(Saved entries)
_____

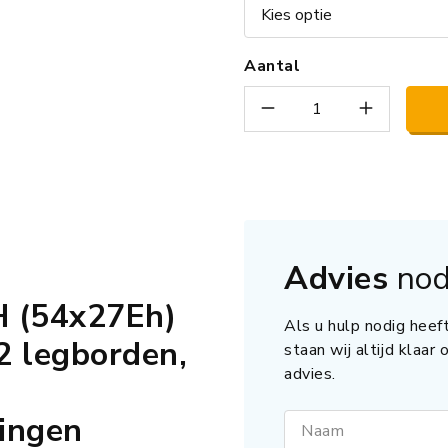
Aantal
Advies
nod
 (54x27Eh)
Als u hulp nodig heeft
 legborden,
staan wij altijd klaar
advies.
tingen
Naam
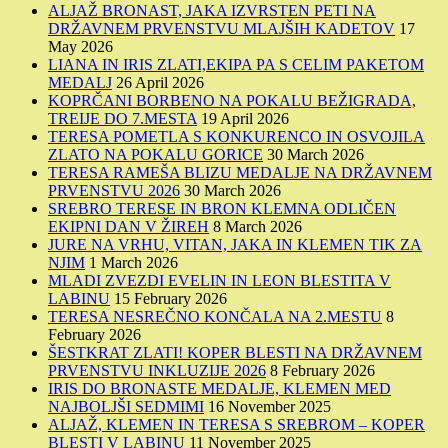
ALJAŽ BRONAST, JAKA IZVRSTEN PETI NA
DRŽAVNEM PRVENSTVU MLAJŠIH KADETOV
17
May 2026
LIANA IN IRIS ZLATI,EKIPA PA S CELIM PAKETOM
MEDALJ
26 April 2026
KOPRČANI BORBENO NA POKALU BEŽIGRADA,
TREIJE DO 7.MESTA
19 April 2026
TERESA POMETLA S KONKURENCO IN OSVOJILA
ZLATO NA POKALU GORICE
30 March 2026
TERESA RAMEŠA BLIZU MEDALJE NA DRŽAVNEM
PRVENSTVU 2026
30 March 2026
SREBRO TERESE IN BRON KLEMNA ODLIČEN
EKIPNI DAN V ŽIREH
8 March 2026
JURE NA VRHU, VITAN, JAKA IN KLEMEN TIK ZA
NJIM
1 March 2026
MLADI ZVEZDI EVELIN IN LEON BLESTITA V
LABINU
15 February 2026
TERESA NESREČNO KONČALA NA 2.MESTU
8
February 2026
ŠESTKRAT ZLATI! KOPER BLESTI NA DRŽAVNEM
PRVENSTVU INKLUZIJE 2026
8 February 2026
IRIS DO BRONASTE MEDALJE, KLEMEN MED
NAJBOLJŠI SEDMIMI
16 November 2025
ALJAŽ, KLEMEN IN TERESA S SREBROM – KOPER
BLESTI V LABINU
11 November 2025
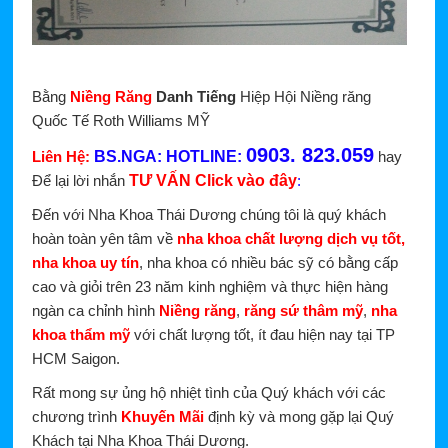
Bằng
Niềng Răng
Danh Tiếng
Hiệp Hội Niềng răng
Quốc Tế Roth Williams MỸ
0903. 823.059
Liên Hệ:
BS.NGA:
HOTLINE:
hay
Để lại lời nhắn
TƯ VẤN Click vào đây
:
Đến với Nha Khoa Thái Dương chúng tôi là quý khách
hoàn toàn yên tâm về
nha khoa chất lượng dịch vụ tốt,
nha khoa uy tín
, nha khoa có nhiều bác sỹ có bằng cấp
cao và giỏi trên 23 năm kinh nghiệm và thực hiện hàng
ngàn ca chỉnh hình
Niềng răng
,
răng sứ thâm mỹ
,
nha
khoa thẩm mỹ
với chất lượng tốt, ít đau hiện nay tại TP
HCM Saigon.
Rất mong sự ủng hộ nhiệt tình của Quý khách với các
chương trình
Khuyến Mãi
định kỳ và mong gặp lại Quý
Khách tại Nha Khoa Thái Dương.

_____

### [WHAT IS NEEDED]
Only the pictures are to be left out, and all of the data must otherwise be transcribed exactly.

### [THE COMPLETED TASK]
Aantal
Advies
nod
 (54x27Eh)
Als u hulp nodig heeft
 legborden,
staan wij altijd klaar
advies.
tingen
Naam
ALJAŽ BRONAST, JAKA IZVRSTEN PETI NA
DRŽAVNEM PRVENSTVU MLAJŠIH KADETOV
17
May 2026
LIANA IN IRIS ZLATI,EKIPA PA S CELIM PAKETOM
MEDALJ
26 April 2026
KOPRČANI BORBENO NA POKALU BEŽIGRADA,
TREIJE DO 7.MESTA
19 April 2026
TERESA POMETLA S KONKURENCO IN OSVOJILA
ZLATO NA POKALU GORICE
30 March 2026
TERESA RAMEŠA BLIZU MEDALJE NA DRŽAVNEM
PRVENSTVU 2026
30 March 2026
SREBRO TERESE IN BRON KLEMNA ODLIČEN
EKIPNI DAN V ŽIREH
8 March 2026
JURE NA VRHU, VITAN, JAKA IN KLEMEN TIK ZA
NJIM
1 March 2026
MLADI ZVEZDI EVELIN IN LEON BLESTITA V
LABINU
15 February 2026
TERESA NESREČNO KONČALA NA 2.MESTU
8
February 2026
ŠESTKRAT ZLATI! KOPER BLESTI NA DRŽAVNEM
PRVENSTVU INKLUZIJE 2026
8 February 2026
IRIS DO BRONASTE MEDALJE, KLEMEN MED
NAJBOLJŠI SEDMIMI
16 November 2025
ALJAŽ, KLEMEN IN TERESA S SREBROM – KOPER
BLESTI V LABINU
11 November 2025
Bằng
Niềng Răng
Danh Tiếng
Hiệp Hội Niềng răng
Quốc Tế Roth Williams MỸ
0903. 823.059
Liên Hệ:
BS.NGA:
HOTLINE:
hay
Để lại lời nhắn
TƯ VẤN Click vào đây
:
Đến với Nha Khoa Thái Dương chúng tôi là quý khách
hoàn toàn yên tâm về
nha khoa chất lượng dịch vụ tốt,
nha khoa uy tín
, nha khoa có nhiều bác sỹ có bằng cấp
cao và giỏi trên 23 năm kinh nghiệm và thực hiện hàng
ngàn ca chỉnh hình
Niềng răng
,
răng sứ thâm mỹ
,
nha
khoa thẩm mỹ
với chất lượng tốt, ít đau hiện nay tại TP
HCM Saigon.
Rất mong sự ủng hộ nhiệt tình của Quý khách với các
chương trình
Khuyến Mãi
định kỳ và mong gặp lại Quý
Khách tại Nha Khoa Thái Dương.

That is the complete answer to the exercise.